A study of the role of abductive inference in everyday argumentation and legal evidence
Examines three areas in which abductive reasoning is especially important: medicine, science, and law. The reader is introduced to abduction and shown how it has evolved historically into the framework of conventional wisdom in logic. Discussions draw upon recent techniques used in artificial intelligence, particularly in the areas of multi-agent systems and plan recognition, to develop a dialogue model of explanation. Cases of causal explanations in law are analyzed using abductive reasoning, and all the components are finally brought together to build a new account of abductive reasoning.
By clarifying the notion of abduction as a common and significant type of reasoning in everyday argumentation, Abductive Reasoning will be useful to scholars and students in many fields, including argumentation, computing and artificial intelligence, psychology and cognitive science, law, philosophy, linguistics, and speech communication and rhetoric.

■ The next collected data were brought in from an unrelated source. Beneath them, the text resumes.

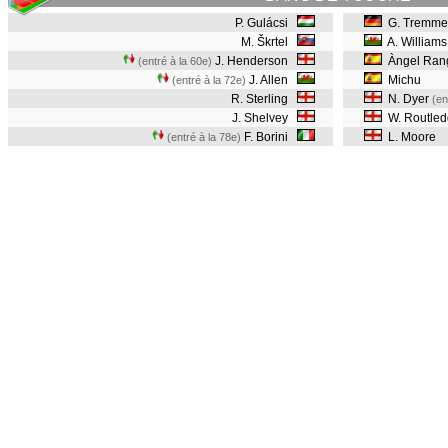
P. Gulácsi
G. Tremme
M. Škrtel
A. Williams
J. Henderson
Àngel Ran
(entré à la 60e)
J. Allen
Michu
(entré à la 72e)
R. Sterling
N. Dyer
(en
J. Shelvey
W. Routle
F. Borini
L. Moore
(entré à la 78e)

‘Abductive Reasoning makes a significant and original contribution. It is interdisciplinary in the right way: the drawing together of fields is demanded by the nature of the problem and issues, not by ideology or administrative decree.’ —Jonathan E. Adler, author of Belief's Own Ethics
‘Walton’s book is a good account of abductive reasoning, especially in the field of witness testimony, or argument from expert opinion.’ —Artificial Intelligence and Law
Douglas Walton has published 33 books including Legal Argumentation and Evidence, One Sided Arguments: A Dialectical Analysis of Bias, Ad Hominem Arguments, Argumentation Schemes for Presumptive Reasoning, and A Pragmatic Theory of Fallacy.